TheCorporateCounsel.net

November 17, 2022

The Midterms are (Almost) Over: What Now?

I don’t know about you, but I am exhausted from the midterm election cycle. Despite my best efforts to withdraw entirely from political discourse, I feel like I was bombarded with political ads for what seems like most of this year, and those ads (along with the endless news coverage) tended to be infuriating for even the most withdrawn individual.

After all of that suffering, we now find ourselves in largely the same place we were when the whole midterm election cycle kicked off. While the Democrats lost control of the House, that Republican majority does not appear to be large enough to make a huge legislative difference, while Democrats maintain a majority in the Senate. What will all of this mean for the SEC’s aggressive regulatory agenda?

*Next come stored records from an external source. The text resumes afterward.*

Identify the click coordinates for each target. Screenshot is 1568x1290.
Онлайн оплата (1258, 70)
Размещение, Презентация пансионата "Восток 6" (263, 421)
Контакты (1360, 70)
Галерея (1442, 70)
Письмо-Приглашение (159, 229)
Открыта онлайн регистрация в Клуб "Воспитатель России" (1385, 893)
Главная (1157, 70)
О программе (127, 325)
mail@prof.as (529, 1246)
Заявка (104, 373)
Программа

First off, it is always important to keep in mind that the SEC is an independent agency, structured to be somewhat insulated from the shifting political winds, but we all know that is not really the case in practice, particularly in modern times when the agency has become much more politicized. With that said, the Republican majority in the House will undoubtedly try to make things difficult for the Commission, as new committee leadership will use the tools that they have available to try to influence or frustrate the SEC’s actions. On the Senate side of things, we can expect business as usual, with the minority continuing to express displeasure with the SEC’s agenda while the majority wants all of the rulemaking to be completed yesterday.

The midterm elections obviously did not leave us with any clear mandate one way or the other, so despite some efforts on the part of lawmakers to frustrate its agenda, the SEC would appear to be destined to continue full speed ahead along its current regulatory path. The agency will no doubt be encouraged in those efforts by the Biden Administration, which would probably like to see a significant number of the SEC’s more progressive regulatory initiatives (such as climate change disclosure, share repurchase disclosure, Rule 10b5-1 amendments and cybersecurity disclosure) brought to completion before the 2024 Presidential election campaign kicks into high gear sometime next year.

I can only hope that, at least for the next few months, I can get some relief from the onslaught of campaign ads and political news coverage. I am sure my television is tired of me screaming at it.